Note that unsigned type is used instead of int, for the reasons given above. Accordingly, %u format is used instead of %d, e.g. in Line 269.
Let's take a look at how the Insert() function works.
First, on Lines 165 and 166, we find out which element of DataArray, and at which bit position within that element, this slot is. The answer is DataArray[0] and Bit Position 21. This makes sense: Since MaxN is 3, i.e. we are storing numbers in the range 0..3, we need only two bits per slot. That means that DataArray[0] contains database items 0, 1, 2, ..., 13, 14 and 15, starting at Bit Positions 31, 29, 27, ..., 5, 3 and 1, respectively; in particular, Item 5 will be in this element of DataArray, at Bit Positions 21 and 20.

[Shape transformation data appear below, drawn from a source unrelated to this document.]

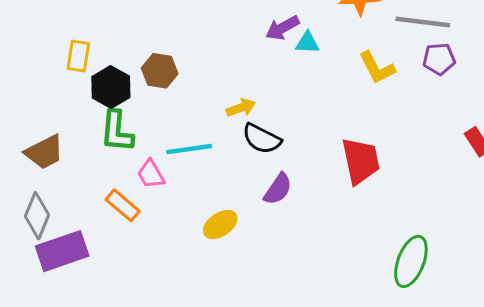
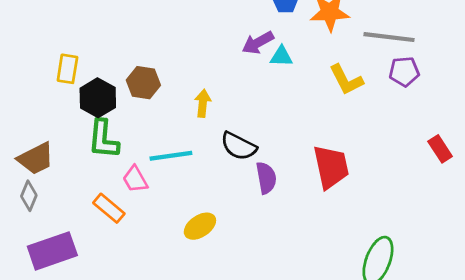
yellow arrow: (241, 108) -> (203, 103), moved, turned -64
purple semicircle: (278, 189) -> (266, 178), moved, turned -44
gray diamond: (37, 216) -> (29, 196), moved, size x0.7

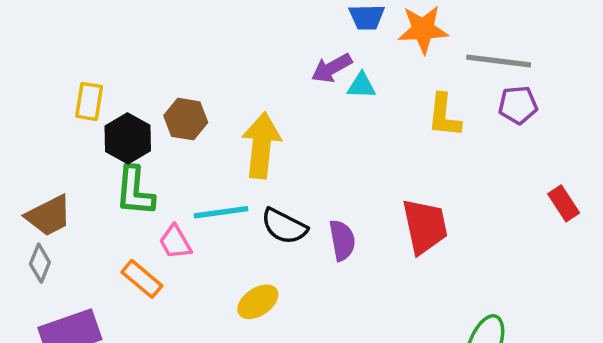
yellow L-shape: (346, 80) -> (444, 116), turned 33
yellow arrow: (203, 103) -> (261, 145), size x1.8
black semicircle: (239, 146) -> (284, 226), moved

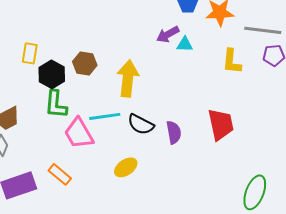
pink trapezoid: (175, 242) -> (79, 133), size x1.6
orange rectangle: (142, 279) -> (60, 174), moved

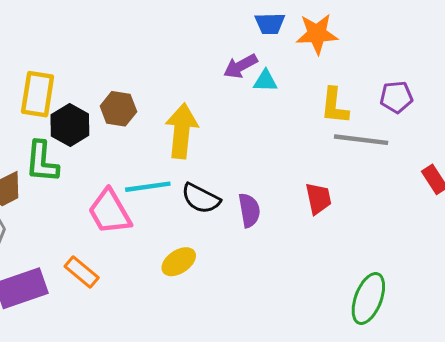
gray line: (263, 30) -> (361, 140), moved
yellow rectangle: (30, 53) -> (38, 94), size x1.4
green L-shape: (56, 104) -> (42, 162), moved
red trapezoid: (221, 124) -> (318, 198), size x0.7

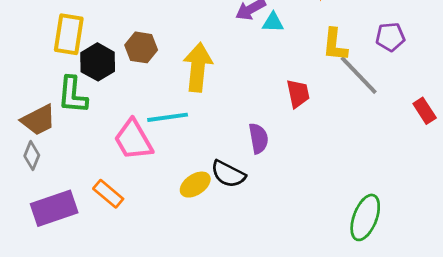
gray line: (361, 140) -> (359, 75), turned 39
black semicircle: (201, 198) -> (228, 174), moved
red trapezoid: (318, 198) -> (298, 94), moved

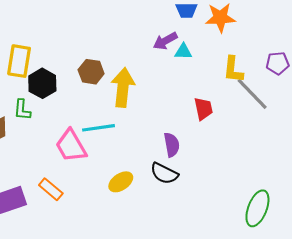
brown hexagon: (141, 47) -> (91, 72), moved
green L-shape: (73, 95) -> (22, 110), size x0.7
black semicircle: (228, 174) -> (164, 173), moved

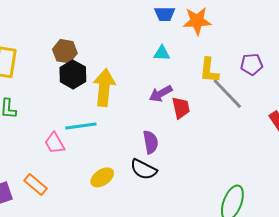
purple arrow: (165, 41) -> (161, 94), moved
brown hexagon: (91, 72) -> (65, 51), moved
black hexagon: (42, 83) -> (73, 74), moved
pink trapezoid: (71, 146) -> (55, 143), size x0.7

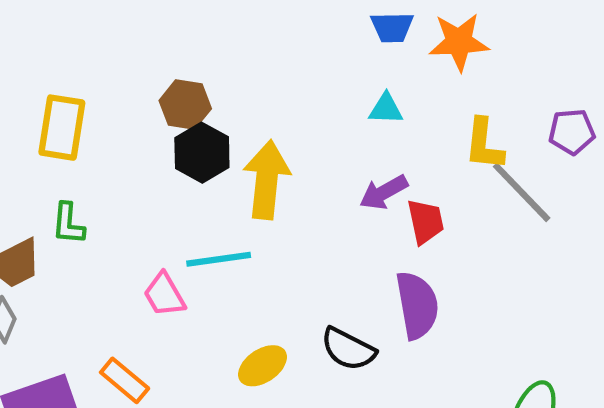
purple semicircle: (151, 142) -> (417, 305), moved, size x1.4

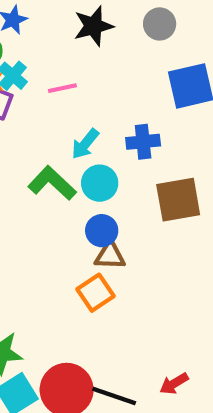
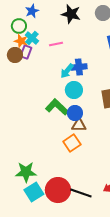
black star: (93, 26) -> (71, 14), turned 30
blue cross: (143, 142) -> (79, 67), moved
green L-shape: (52, 183) -> (57, 107), moved

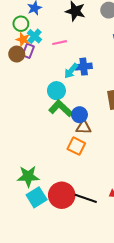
cyan circle: (74, 90) -> (56, 91), moved
orange square: (72, 143) -> (76, 146), turned -30

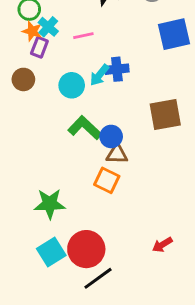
brown circle: (17, 54) -> (23, 79), moved
cyan circle: (56, 91) -> (72, 85), moved
green star: (28, 176) -> (50, 204), moved
black line: (86, 198) -> (98, 278), moved, turned -55

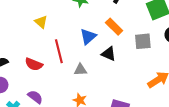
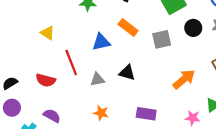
blue triangle: (88, 36) -> (101, 42), turned 36
black triangle: (109, 54) -> (127, 73), moved

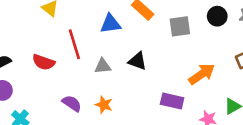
purple rectangle: (146, 114) -> (172, 101), moved
purple semicircle: (52, 116) -> (72, 103), moved

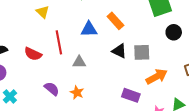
gray square: (180, 26) -> (142, 52), moved
black triangle: (137, 61) -> (119, 51), moved

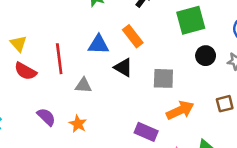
yellow triangle: (43, 12) -> (18, 44), moved
black triangle: (119, 51) -> (123, 67), moved

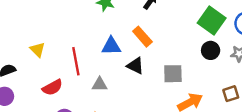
green square: (191, 20) -> (212, 20), moved, turned -36
red semicircle: (25, 71) -> (52, 87), moved, turned -54

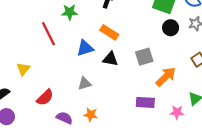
yellow triangle: (38, 50) -> (23, 69), turned 40
red line: (76, 61) -> (49, 34), moved

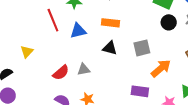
orange rectangle: (109, 32) -> (110, 23), turned -30
blue triangle: (85, 48) -> (78, 31), moved
red semicircle: (45, 97) -> (61, 73), moved

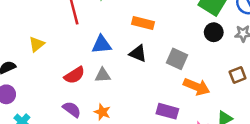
blue triangle: (78, 31) -> (102, 45), moved
gray square: (142, 48) -> (177, 59), turned 30
orange arrow: (161, 68) -> (197, 87), turned 55

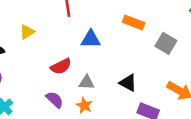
black triangle: (138, 53) -> (128, 83), moved
gray square: (177, 59) -> (166, 43), moved
gray triangle: (103, 75) -> (87, 83), moved

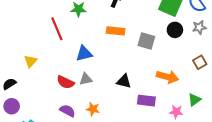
red semicircle: (61, 66) -> (66, 82), turned 66
gray triangle: (87, 83) -> (86, 79), moved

We must first zero-out this slot (Line 185). This will erase the old value in the slot (technically, it will change the value to 0), in preparation for using the OR operator to add in our new datum there (Line 191). This zeroing will be done by AND-ing DataArray[0] with the mask
11111111110011111111111111111111
which is stored in ZeroOut[21], having been computed earlier in the function InitZeroOutValues() (Lines 118-130). Note again that it is crucial that the other slots in DataArray[0] be left intact, which will be the case, due to all those 1s in the other bit positions in ZeroOut[1]. As a result, DataArray[0], which had previously contained
00000000000000110000000000000000
(the underlined 11 is the 3 in the slot for ItemNum = 7), will now contain
00000000000100110000000000000000
Next, we shift the new datum, 1, to the left so as to line it up with its slot (Line 188). In other words, Datum had been
00000000000000000000000000000001
and now we will shift it to the left to make it equal to
00000000000100000000000000000000
Now we are ready to OR it with DataArray[0] (Line 187), which has the effect of putting the new value, 1, into the requested slot.
The function InitZeroOutValues() uses techniques like those of Insert() and GetItem(). Note that the variable All1s (Line 122) is well-named: It was set to -1 (Line 144), which does indeed consist of a long string of only 1-bits.